Satterwhite cites Danny Elfman's whimsical, whooshing score for "Edward Scissorhands" as his lodestar. He was 16 when he first heard it. It was a done deal.
"In high school I knew I wanted a career in music and I wanted it to involve composing. Beyond that, I didn't know what it meant," Satterwhite says. "When I saw 'Edward Scissorhands,' I instantly fell in love with the score, and a light bulb went off slamming together all of these elements. I realized that was the kind of music I wanted to write and that is what I wanted my music to do. I've never looked back."
A native of Beeville, Satterwhite attended the prestigious Berklee College of Music in Boston, where he earned a bachelor of music with twin majors in film scoring and composition. He lives in Austin with his wife and two children, ages 1 and 6. ("I love being a dad. It's the greatest thing." He smiles uncontrollably.)

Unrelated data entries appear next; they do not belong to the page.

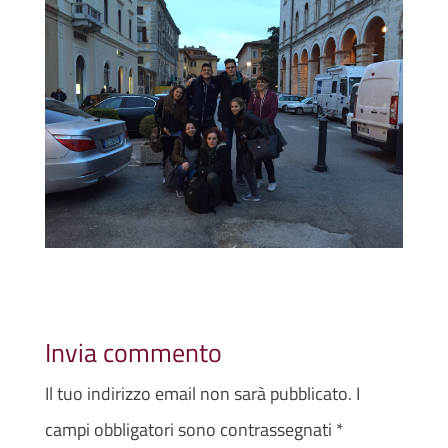
Invia commento
Il tuo indirizzo email non sarà pubblicato.
I
campi obbligatori sono contrassegnati
*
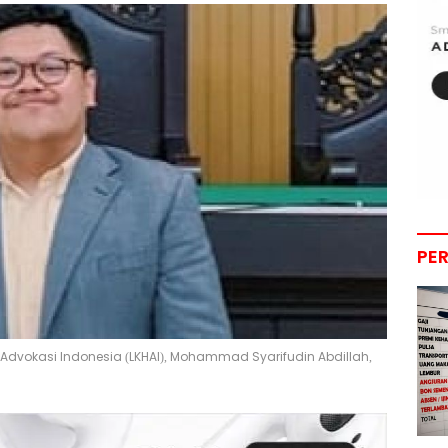
PE
 Advokasi Indonesia (LKHAI), Mohammad Syarifudin Abdillah,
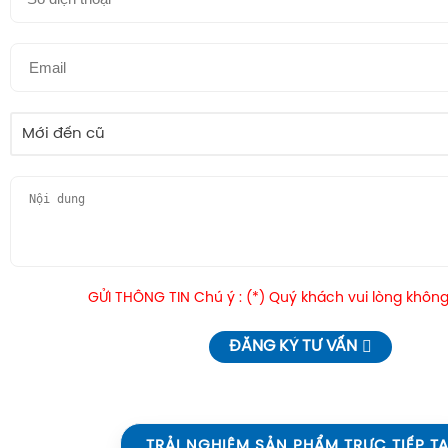
Mới đến cũ
GỬI THÔNG TIN Chú ý : (*) Quý khách vui lòng không
ĐĂNG KÝ TƯ VẤN
TRẢI NGHIỆM SẢN PHẨM TRỰC TIẾP TẠ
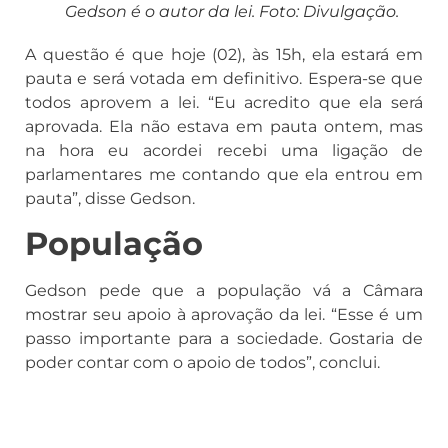
Gedson é o autor da lei. Foto: Divulgação.
A questão é que hoje (02), às 15h, ela estará em
pauta e será votada em definitivo. Espera-se que
todos aprovem a lei. “Eu acredito que ela será
aprovada. Ela não estava em pauta ontem, mas
na hora eu acordei recebi uma ligação de
parlamentares me contando que ela entrou em
pauta”, disse Gedson.
População
Gedson pede que a população vá a Câmara
mostrar seu apoio à aprovação da lei. “Esse é um
passo importante para a sociedade. Gostaria de
poder contar com o apoio de todos”, conclui.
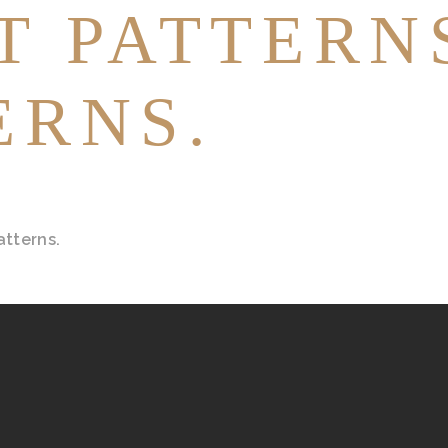
T PATTERNS
ERNS.
atterns.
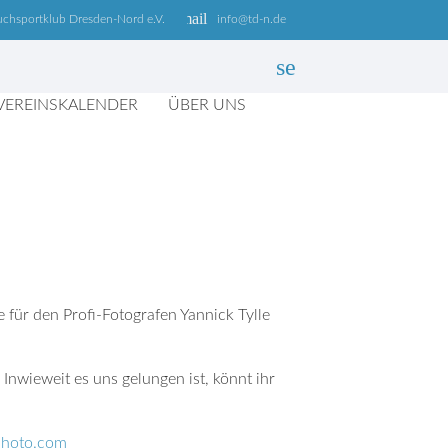
email
uchsportklub Dresden-Nord e.V.
info@td-n.de
search
VEREINSKALENDER
ÜBER UNS
SUCHEN
 für den Profi-Fotografen Yannick Tylle
nwieweit es uns gelungen ist, könnt ihr
photo.com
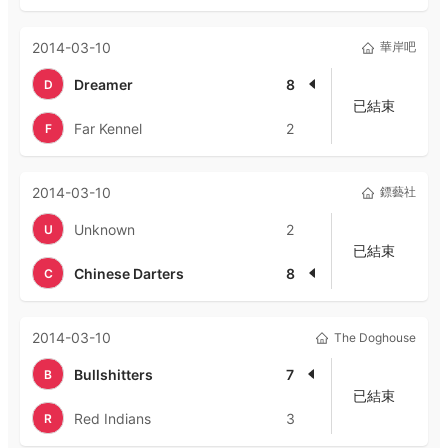
2014-03-10
華岸吧
Dreamer
8
D
已結束
Far Kennel
2
F
2014-03-10
鏢藝社
Unknown
2
U
已結束
Chinese Darters
8
C
2014-03-10
The Doghouse
Bullshitters
7
B
已結束
Red Indians
3
R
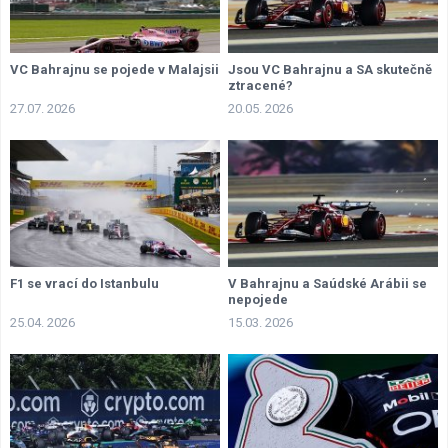
VC Bahrajnu se pojede v Malajsii
Jsou VC Bahrajnu a SA skutečně
ztracené?
27.07. 2026
20.05. 2026
F1 se vrací do Istanbulu
V Bahrajnu a Saúdské Arábii se
nepojede
25.04. 2026
15.03. 2026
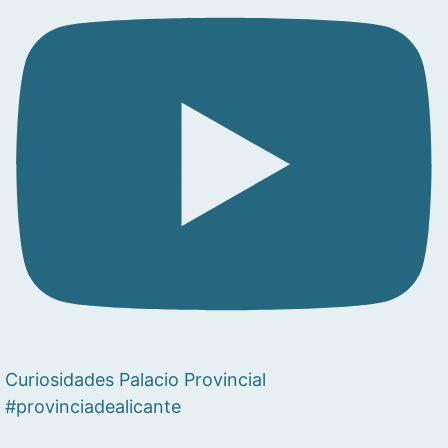
Curiosidades Palacio Provincial
#provinciadealicante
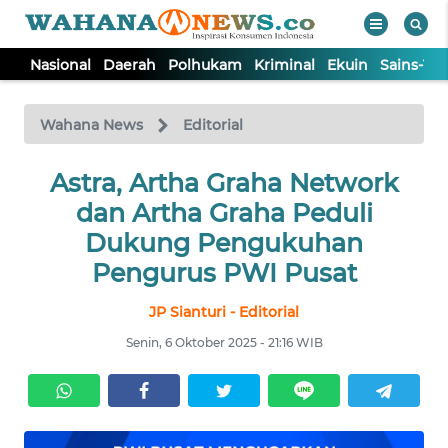
Nasional
Daerah
Polhukam
Kriminal
Ekuin
Sains-Te
WAHANA
Tutup
TV
Wahana News
Editorial
NASIONAL
Astra, Artha Graha Network
dan Artha Graha Peduli
DAERAH
Dukung Pengukuhan
Pengurus PWI Pusat
POLHUKAM
JP Sianturi - Editorial
Senin, 6 Oktober 2025 - 21:16 WIB
KRIMINAL
EKUIN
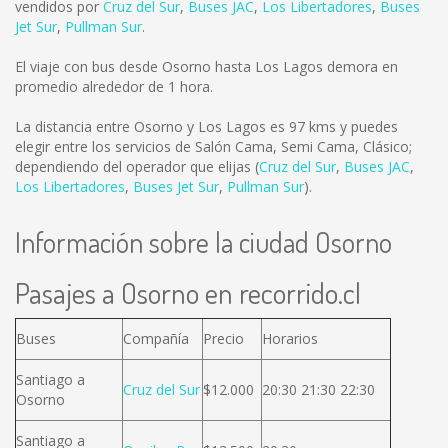
vendidos por
Cruz del Sur
,
Buses JAC
,
Los Libertadores
,
Buses
Jet Sur
,
Pullman Sur
.
El viaje con bus desde Osorno hasta Los Lagos demora en
promedio alrededor de 1 hora.
La distancia entre Osorno y Los Lagos es
97 kms
y puedes
elegir entre los servicios de Salón Cama, Semi Cama, Clásico;
dependiendo del operador que elijas (
Cruz del Sur
,
Buses JAC
,
Los Libertadores
,
Buses Jet Sur
,
Pullman Sur
).
Información sobre la ciudad Osorno
Pasajes a Osorno en recorrido.cl
Buses
Compañía
Precio
Horarios
Santiago a
Cruz del Sur
$12.000
20:30 21:30 22:30
Osorno
Santiago a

In his scores for the IMAX feature "Ride Around the World," the acclaimed documentaries "Making the Modern" and "The Children's War" and the comedy feature "Artois the Goat" — a hit at this year's South by Southwest Film Festival and his most ambitious and frolicsome score to date — Satterwhite demonstrates his scoring philosophy, which goes like this: "Film composers are filmmakers. I consider myself a filmmaker, not a musician."
That means Satterwhite's favorite contemporary movie composers — Elfman ("Terminator Salvation"), Thomas Newman ("American Beauty") and Michael Giacchino ("Star Trek," "Up") — are filmmakers in their own right.
"You have to show some storytelling talent," Satterwhite says of the greats, and himself. They "internalize the music in a compositional way and express that through the story, and they think and feel like a director. The task of assembling images together to serve a narrative is not that far removed from composing music to serve a narrative."
Satterwhite is currently scoring "The Retelling," the latest horror feature by Austin teenage wunderkind Emily Hagins. He writes liner notes for film scores, lectures and has started to get into film editing.
"There's a synonymous parallel between composing and editing, and there's a huge inherent advantage for moviemakers to have their editor and composer be the same person," Satterwhite says, sounding like a true filmmaker.